An inspired innocent, Oskar is alternately endearing, exasperating, and hilarious as he careens from Central Park to Coney Island to Harlem on his search. Along the way he is always dreaming up inventions to keep those he loves safe from harm. What about a birdseed shirt to let you fly away? What if you could actually hear everyone's heartbeat? His goal is hopeful, but the past speaks a loud warning in stories of those who've lost loved ones before.
As Oskar roams New York, he encounters a motley assortment of humanity who are all survivors in their own way. He befriends a 103-year-old war reporter, a tour guide who never leaves the Empire State Building, and lovers enraptured or scorned. Ultimately, Oskar ends his journey where it began, at his father's grave. But now he is accompanied by the silent stranger who has been renting the spare room of his grandmother's apartment. They are there to dig up his father's empty coffin.
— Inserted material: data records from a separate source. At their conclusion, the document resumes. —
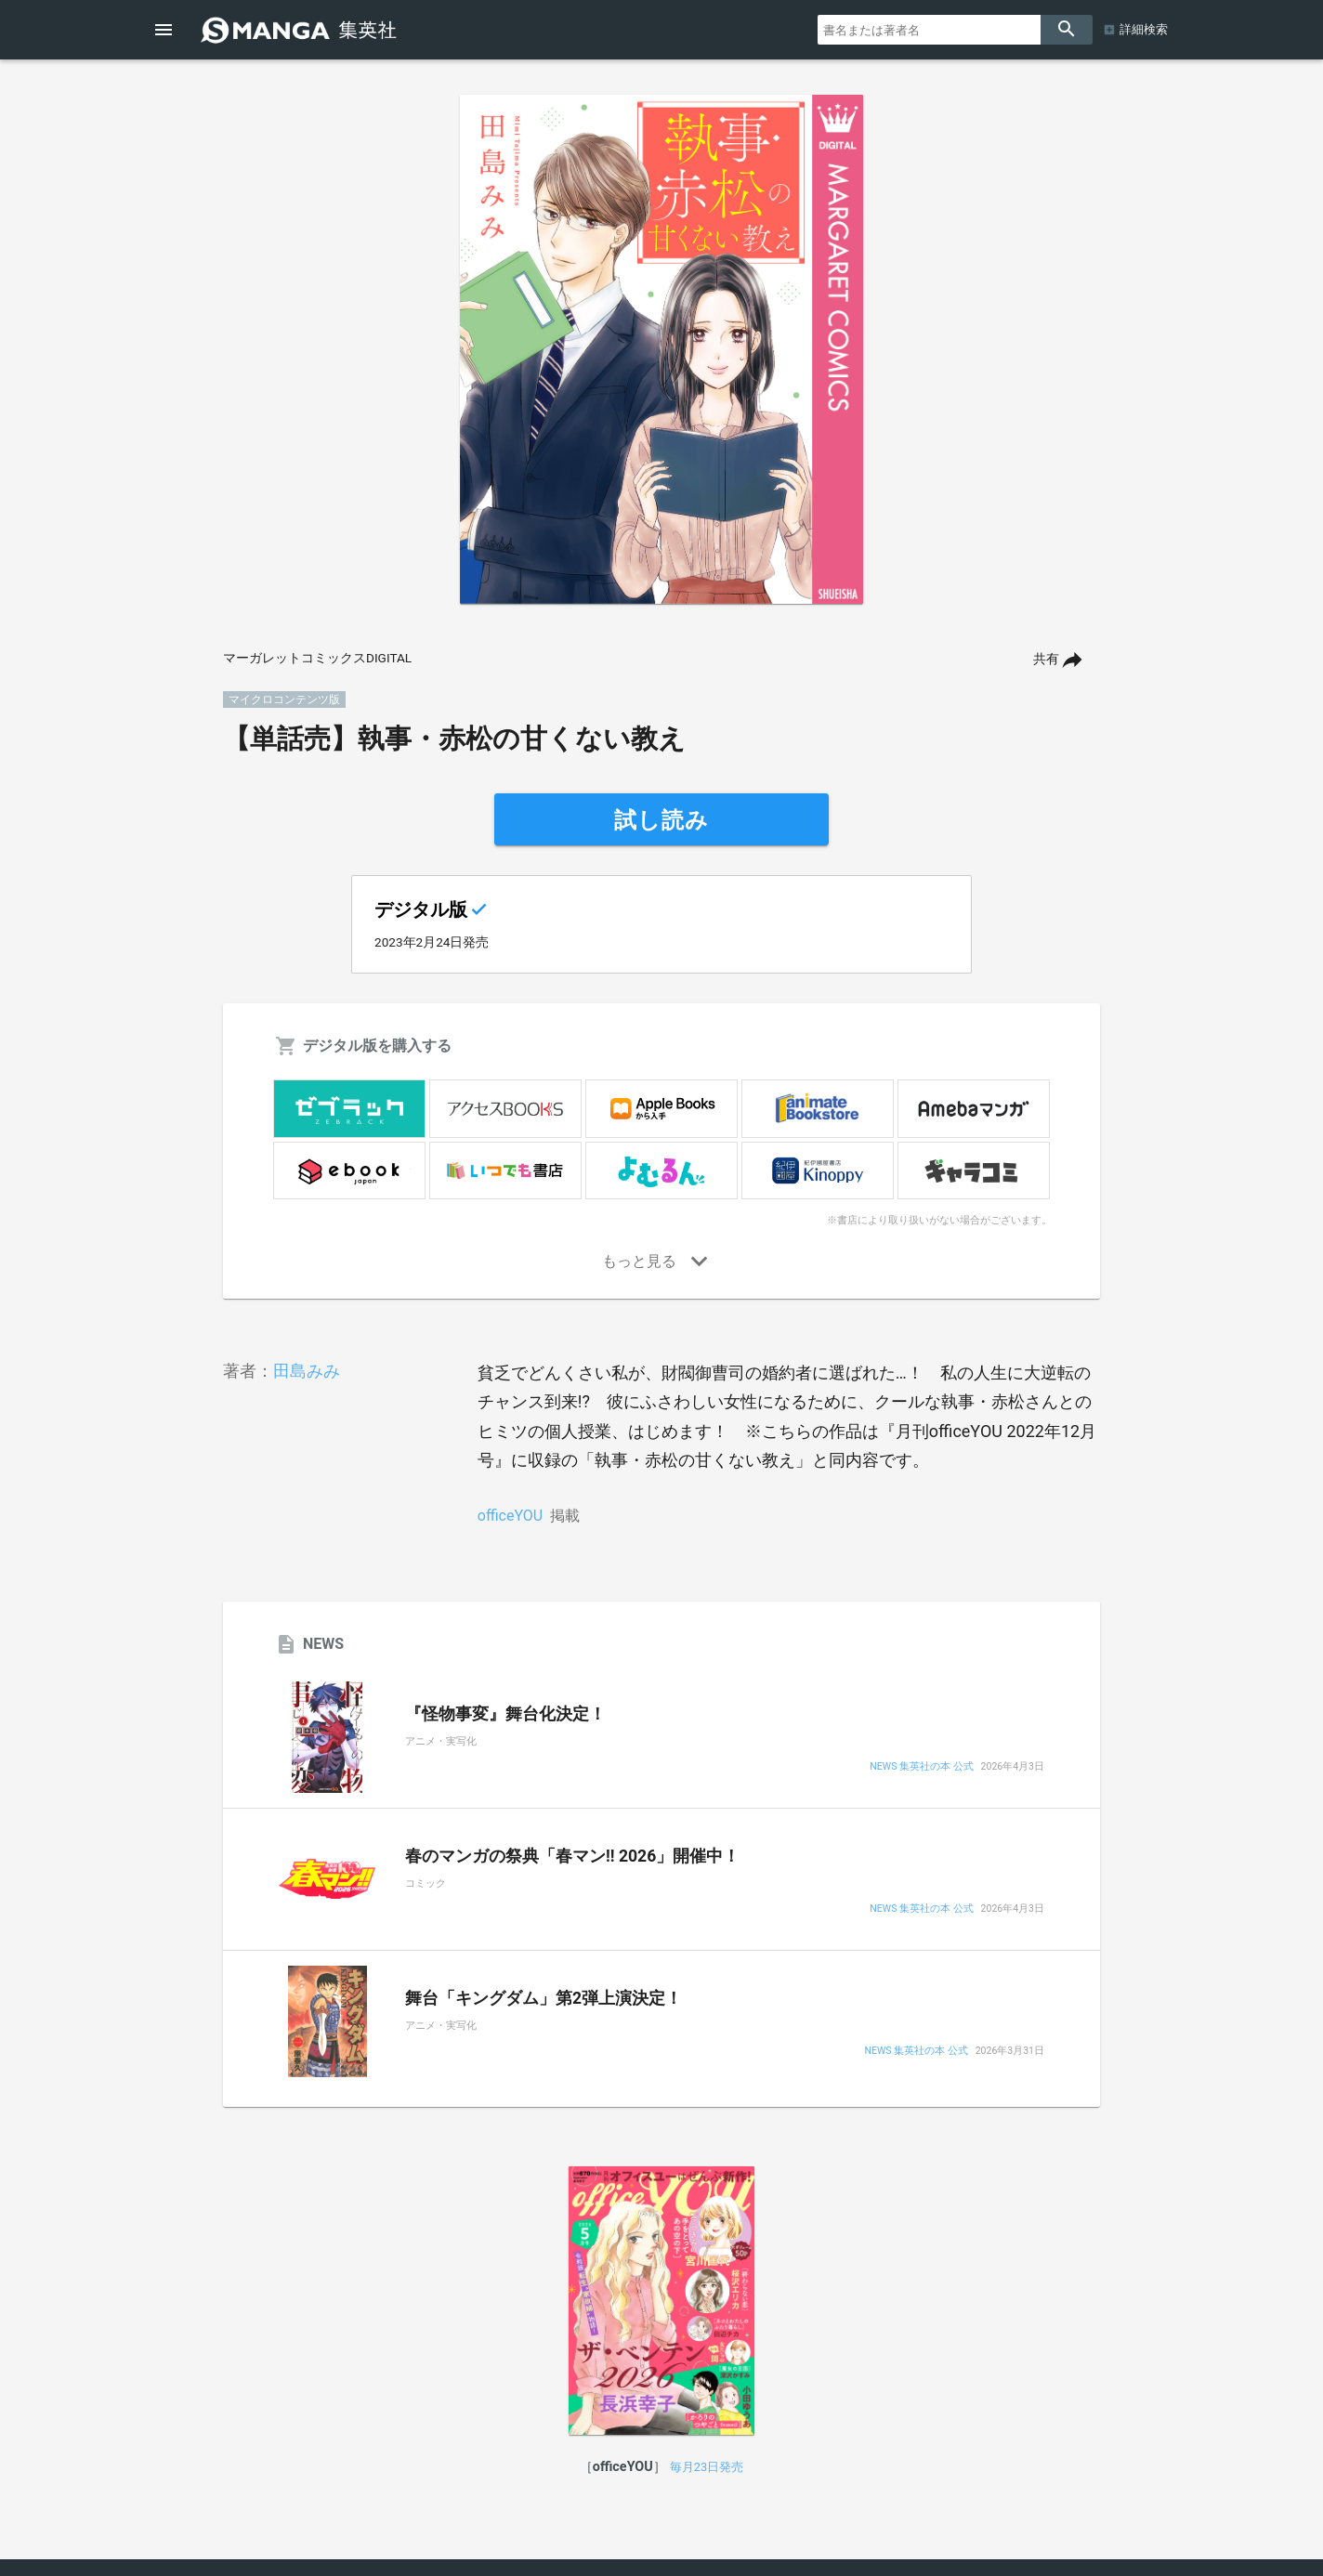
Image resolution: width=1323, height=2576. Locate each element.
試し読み (661, 820)
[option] (661, 349)
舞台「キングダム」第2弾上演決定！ (543, 1998)
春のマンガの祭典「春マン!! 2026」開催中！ (572, 1856)
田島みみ (306, 1370)
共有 (1046, 659)
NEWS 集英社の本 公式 (921, 1767)
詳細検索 (1144, 29)
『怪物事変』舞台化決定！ (505, 1714)
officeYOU (510, 1515)
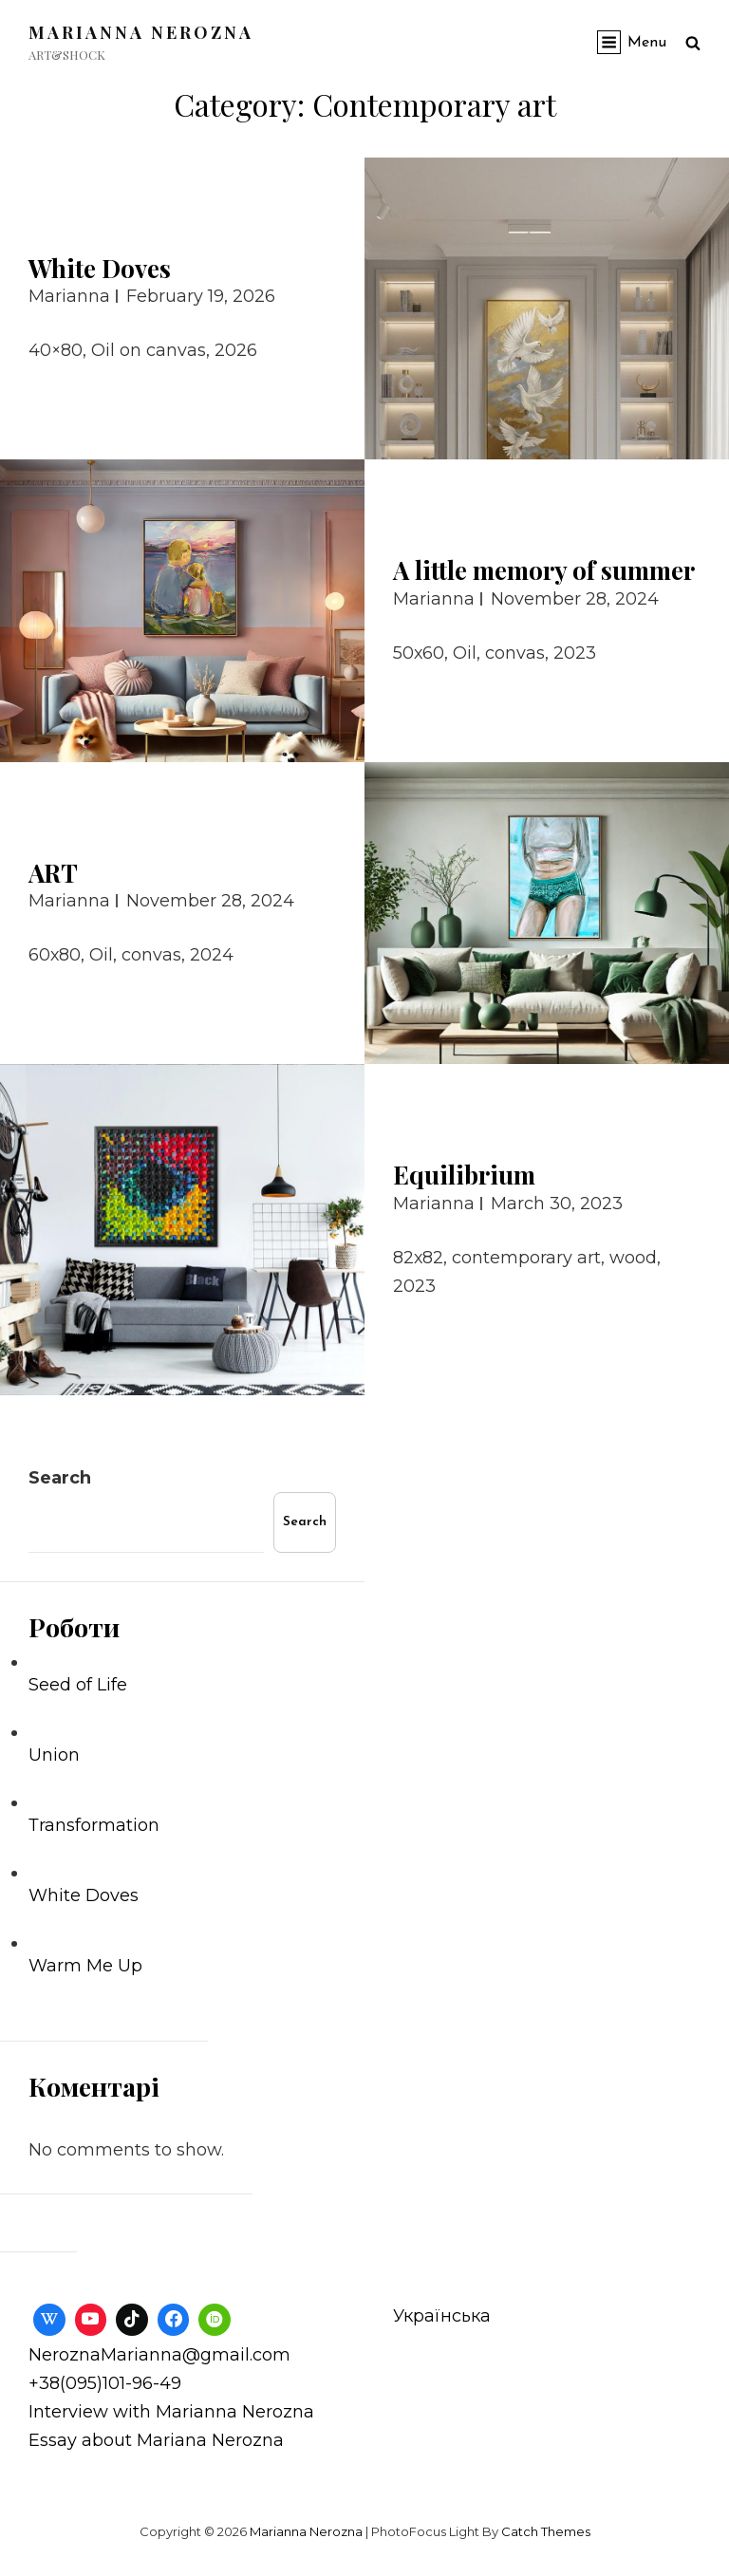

This is a really, really weird book. I still haven't quite decided what I think of it. I can see its literary merit, but I guess it just didn't appeal to me at all. I did like the way Jonathan Foer used the medium to tell the story though. I always appreciate it when authors dare use the book as more than just something to carry the words. However, the writing style did come across as very artsy at times. Not necessarily a bad thing (Milan Kundera does the same, and I rather liked his The Unbearable Lightness of Being), but completely different from what I had expected, so I wasn't prepared for it. However, it wouldn't surprise me if this becomes the kind of book people study in high school 5-10 years from now.
I'm glad I've read it, but I'm also glad I just got it out of the library rather than buy it, as I doubt it's a book I'd want to read again.